Thomas A. Berry
President Donald Trump is reportedly considering an executive order that would impose sweeping changes on the 2026 federal elections. According to the Washington Post, the order under consideration could ban mail ballots and certain types of voting machines. The purported justification for these massive changes would be national security; a proponent of the order claims that “there are foreign interests that are interfering in our election processes,” which “causes a national emergency where the president has to be able to deal with it.”
In some areas of the law, the president’s inherent authority to act unilaterally without congressional authorization is murky or disputable. But in the realm of election administration, there is no ambiguity. The Constitution explicitly assigns to “the Congress” the power to “make or alter” election regulations “by Law” (i.e., by statute). That explicit textual command leaves no room for any claim that the president has inherent authority to alter election law by executive order.
The Framers of the Constitution understood the power (and the danger) that came with the control of election procedures. In a democracy, there is always a risk that those in power will change election procedures to make it inconvenient (or impossible) for their opponents to vote. That is why the Framers chose Congress, which represented the diverse national constituency, as the ultimate backstop against the potential for biased election administration.
Alexander Hamilton explained the Framers’ design of the Elections Clause in The Federalist no. 59, no. 60, and no. 61. In Federalist no. 59, Hamilton explained why the default rule is that each state legislature determines the “Times, Places and Manner of holding elections for senators and representatives” within that state. The Framers understood that in most areas of life, the governments closer to the people is better equipped to make the best decisions for their constituents. For example, a state government is more likely to know which polling locations are most convenient to best serve the population of the state.

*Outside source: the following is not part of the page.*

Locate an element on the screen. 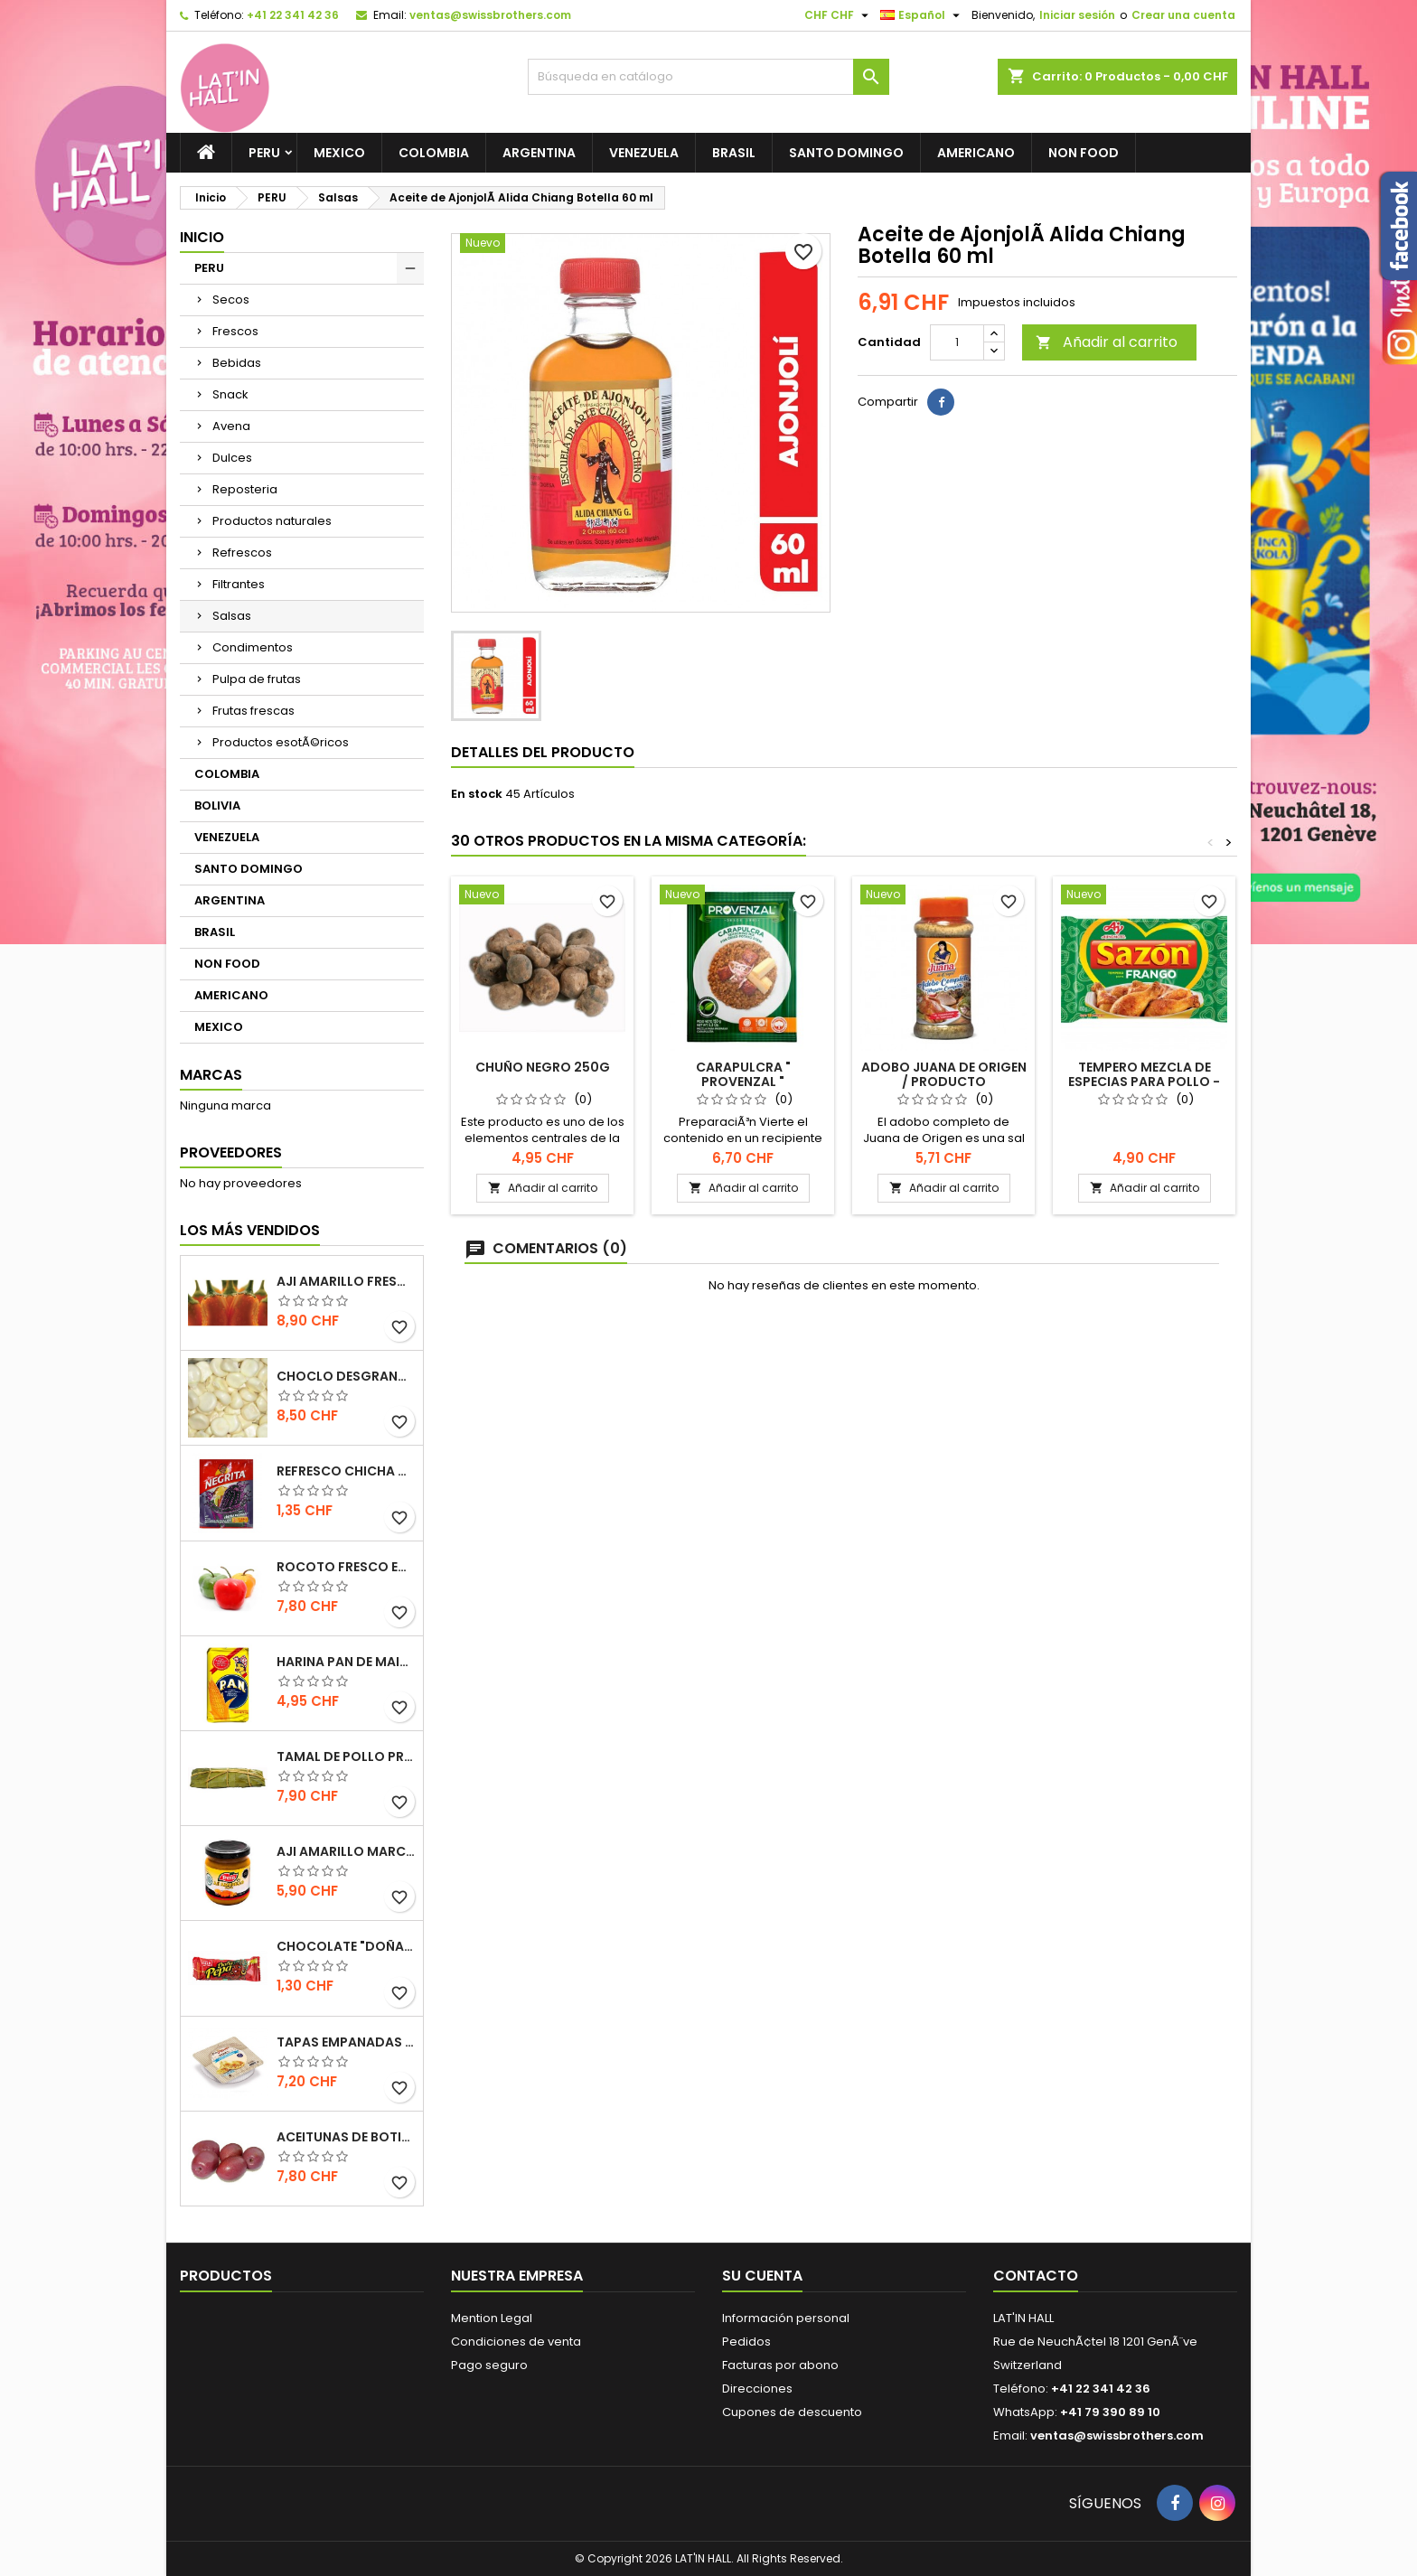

But unlike other policy issues, control over federal elections also directly implicates the composition and continuity of the federal government. In an era when it was still uncertain whether the states would fully accept a new federal government, the Framers feared that some states might not cooperate with federal elections and thus threaten the very existence of a House and Senate. In Federalist no. 59, Hamilton expressed the Framers’ worry that the Union would be threatened “if the leaders of a few of the most important States should have entered into a previous conspiracy to prevent an election.”

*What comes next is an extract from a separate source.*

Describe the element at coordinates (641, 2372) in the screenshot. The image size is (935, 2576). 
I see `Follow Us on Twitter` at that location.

These concerns led the Framers to give Congress the power to overrule state regulations of federal elections. And as Hamilton explained in Federalist no. 60, it is the diversity of Congress that protects against the abuse of this power. Critics feared that the federal government’s power over elections “might be employed in such a manner as to promote the election of some favorite class of men in exclusion of others, by confining the places of election to particular districts, and rendering it impracticable to the citizens at large to partake in the choice.” But as Hamilton noted, “There is sufficient diversity in the state of property, in the genius, manners, and habits of the people of the different parts of the Union, to occasion a material diversity of disposition in their representatives towards the different ranks and conditions in society.” In other words, a Congress composed of representatives of the rural and urban, rich and poor, and northern and southern alike would be unlikely to enact legislation disadvantaging one constituency for the benefit of the other.
And to remove all doubt that the Framers understood that such election regulations would be passed like any other statute, Hamilton continued with reference to the arduous process of bicameralism and presentment that all bills must survive to become law. “The circumstance which will be likely to have the greatest influence in the matter, will be the dissimilar modes of constituting the several component parts of the government. The House of Representatives being to be elected immediately by the people, the Senate by the State legislatures, the President by electors chosen for that purpose by the people, there would be little probability of a common interest to cement these different branches in a predilection for any particular class of electors.”
If the president could unilaterally change federal election law without Congress, it would destroy this design. The presidency, being concentrated in one person, does not represent the same diversity of national interests as Congress. If the president alone could change election procedures nationwide, there is a very real risk that the president would indeed choose procedures that would aid his electoral allies and disadvantage his electoral opponents. That is why any legal claim of inherent presidential authority to regulate elections during a supposed “national security emergency” must be vigorously opposed.
Fortunately, the courts have already recognized these principles in evaluating challenges to a previous executive order attempting to change federal election procedures. In an opinion issued last month striking down portions of that order, DC District Court Judge Colleen Kollar-Kotelly held that “our Constitution does not allow the President to impose unilateral changes to federal election procedures.” It really is as simple as that. If President Trump follows through on this misguided executive order, it should meet the same fate in the courts.